Justine Triet è una giovane regista (quarantenne) che si era fatta conoscere nel 2013 con l’esordio “La battaglia di Solferino”, un ritratto di una giornalista sull’orlo di una crisi di nervi madre di due figlie e del suo rapporto con l’ex marito piuttosto scentrato e immaturo, il tutto mischiando fiction e riprese “documentarie” della preparazione alle elezioni presidenziali del partito socialista in Rue Solferino dove ha la sede. Quello che rappresentava l’originalità del film e il suo punto di interesse ovvero questa miscela di immagini sporche con dialoghi naturali finzionali e riprese con macchina a mano di avvenimenti reali, secondo la Triet ne è invece il punto debole (il film girato in fretta presenta limiti come la camera a spalla e altre cose a livello dell’immagine, dichiarerà in un’intervista ai Cahiers) e contro questa insoddisfazione per la riuscita del suo primo film decide di farne una specie di remake più “evoluto” ovvero questo “Victoria” (in Italia “Tutti gli uomini di Victoria”).
Siamo sempre di fronte alla figura di una donna che esercita una professione impegnativa, in questo caso un’avvocatessa penale, anch’essa madre di due bimbe e divorziata da un uomo molto simile al marito dell’altro film, uno scrittore in cerca di fama che la ottiene scrivendo un blog autobiografico in cui però svela particolari intimi e denigratori della figura della ex-moglie Victoria.
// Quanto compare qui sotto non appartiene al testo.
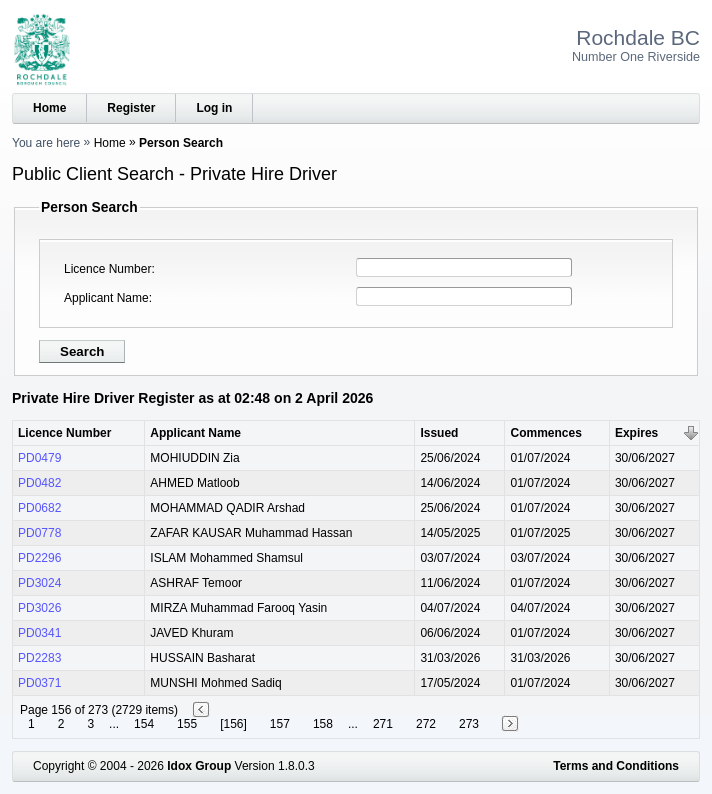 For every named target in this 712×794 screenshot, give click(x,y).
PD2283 (39, 658)
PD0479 (39, 458)
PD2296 (39, 558)
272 (426, 724)
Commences (545, 433)
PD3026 (39, 608)
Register (131, 108)
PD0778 (39, 533)
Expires (636, 433)
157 (280, 724)
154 (144, 724)
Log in (214, 108)
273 (469, 724)
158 (323, 724)
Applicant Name (106, 298)
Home (49, 108)
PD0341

A complicare le cose entrano nella vita della protagonista anche un babysitter (ex-tossico senza prospettive ma intelligente e fascinoso nella sua ingenua semplicità) e una coppia di amici che la mettono in difficoltà con le loro liti (addirittura vi è anche un accoltellamento alla donna della coppia) e la costringono controvoglia a presentarsi in tribunale per difendere la parte maschile. Si ritroverà ad un certo punto sospesa dal lavoro, costretta a sedute psicologiche, con le bimbe da accudire, una causa contro il marito per aver svelato un suo rapporto con un giudice e con una vita sessuale a dir poco disordinata.
Il film è molto più sofisticato rispetto a “La battaglia di Solferino” ed è scritto molto più accuratamente con dialoghi più arguti, situazioni comiche ben congeniate (basti pensare che i testimoni del processo sono un cane e una scimmia…) e una protagonista che riempie il film (Virginie Efira che ci ricorda la Gena Rowlands di “La sera della prima” punto di riferimento della Triet) con la sua carnalità “milfesca”, per altro e la sua recitazione melanconica e “forte”.
Una commedia romantica non convenzionale e piacevole.